### Problem
Starting with the first line of the data below, copy each line up to and including the one containing "the only manufacturer". Pictures stay out.

Records excerpted from a collection
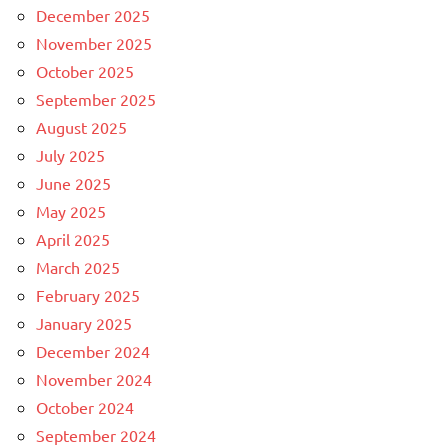
December 2025
November 2025
October 2025
September 2025
August 2025
July 2025
June 2025
May 2025
April 2025
March 2025
February 2025
January 2025
December 2024
November 2024
October 2024
September 2024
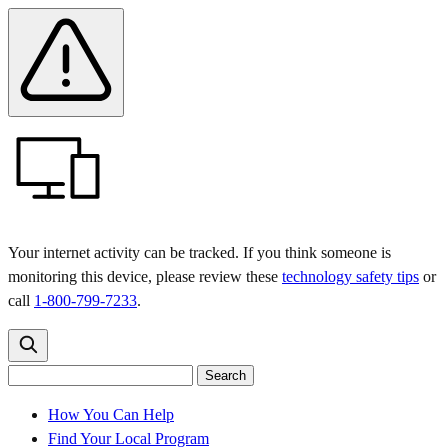
Skip
Skip
Safety
Banner
to
to
main
content
menu
Your internet activity can be tracked. If you think someone is
monitoring this device, please review these
technology safety tips
or
call
1-800-799-7233
.
Search
Search
Search
the
site
for:
How You Can Help
Find Your Local Program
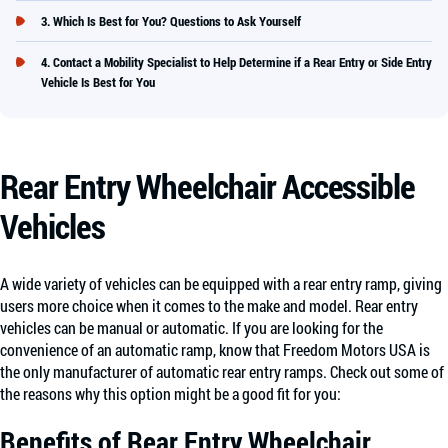
Which Is Best for You? Questions to Ask Yourself
Contact a Mobility Specialist to Help Determine if a Rear Entry or Side Entry
Vehicle Is Best for You
Rear Entry Wheelchair Accessible
Vehicles
A wide variety of vehicles can be equipped with a rear entry ramp, giving
users more choice when it comes to the make and model. Rear entry
vehicles can be manual or automatic. If you are looking for the
convenience of an automatic ramp, know that Freedom Motors USA is
the only manufacturer of automatic rear entry ramps. Check out some of
the reasons why this option might be a good fit for you:
Benefits of Rear Entry Wheelchair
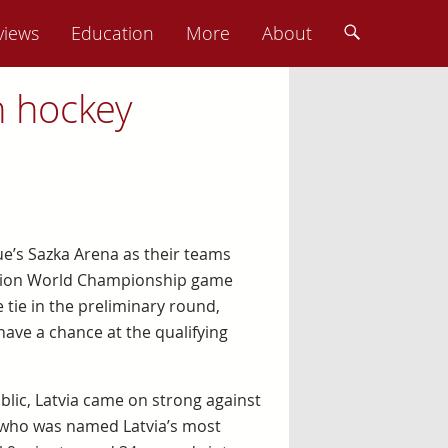
views
Education
More
About
n hockey
e’s Sazka Arena as their teams
eration World Championship game
 tie in the preliminary round,
 have a chance at the qualifying
ublic, Latvia came on strong against
, who was named Latvia’s most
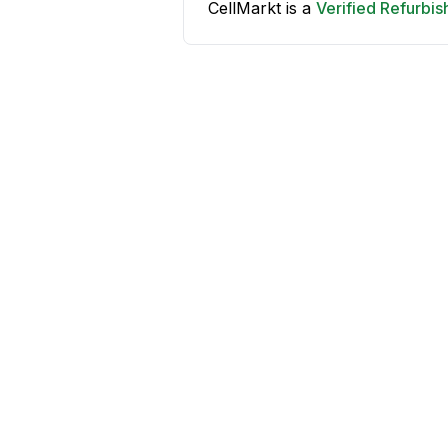
CellMarkt is a
Verified Refurbi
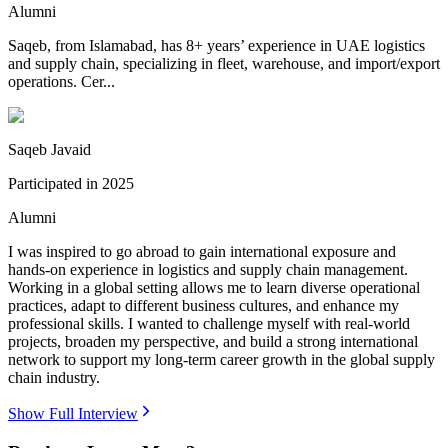
Alumni
Saqeb, from Islamabad, has 8+ years’ experience in UAE logistics
and supply chain, specializing in fleet, warehouse, and import/export
operations. Cer...
Saqeb Javaid
Participated in
2025
Alumni
I was inspired to go abroad to gain international exposure and
hands-on experience in logistics and supply chain management.
Working in a global setting allows me to learn diverse operational
practices, adapt to different business cultures, and enhance my
professional skills. I wanted to challenge myself with real-world
projects, broaden my perspective, and build a strong international
network to support my long-term career growth in the global supply
chain industry.
Show Full Interview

### Written response
December 2025
November 2025
October 2025
September 2025
August 2025
July 2025
June 2025
May 2025
April 2025
March 2025
February 2025
January 2025
December 2024
November 2024
October 2024
September 2024
Skip
Skip
Safety
Banner
to
to
main
content
menu
Your internet activity can be tracked. If you think someone is
monitoring this device, please review these
technology safety tips
or
call
1-800-799-7233
.
Search
Search
Search
the
site
for:
How You Can Help
Find Your Local Program
Which Is Best for You? Questions to Ask Yourself
Contact a Mobility Specialist to Help Determine if a Rear Entry or Side Entry
Vehicle Is Best for You
Rear Entry Wheelchair Accessible
Vehicles
A wide variety of vehicles can be equipped with a rear entry ramp, giving
users more choice when it comes to the make and model. Rear entry
vehicles can be manual or automatic. If you are looking for the
convenience of an automatic ramp, know that Freedom Motors USA is
the only manufacturer of automatic rear entry ramps. Check out some of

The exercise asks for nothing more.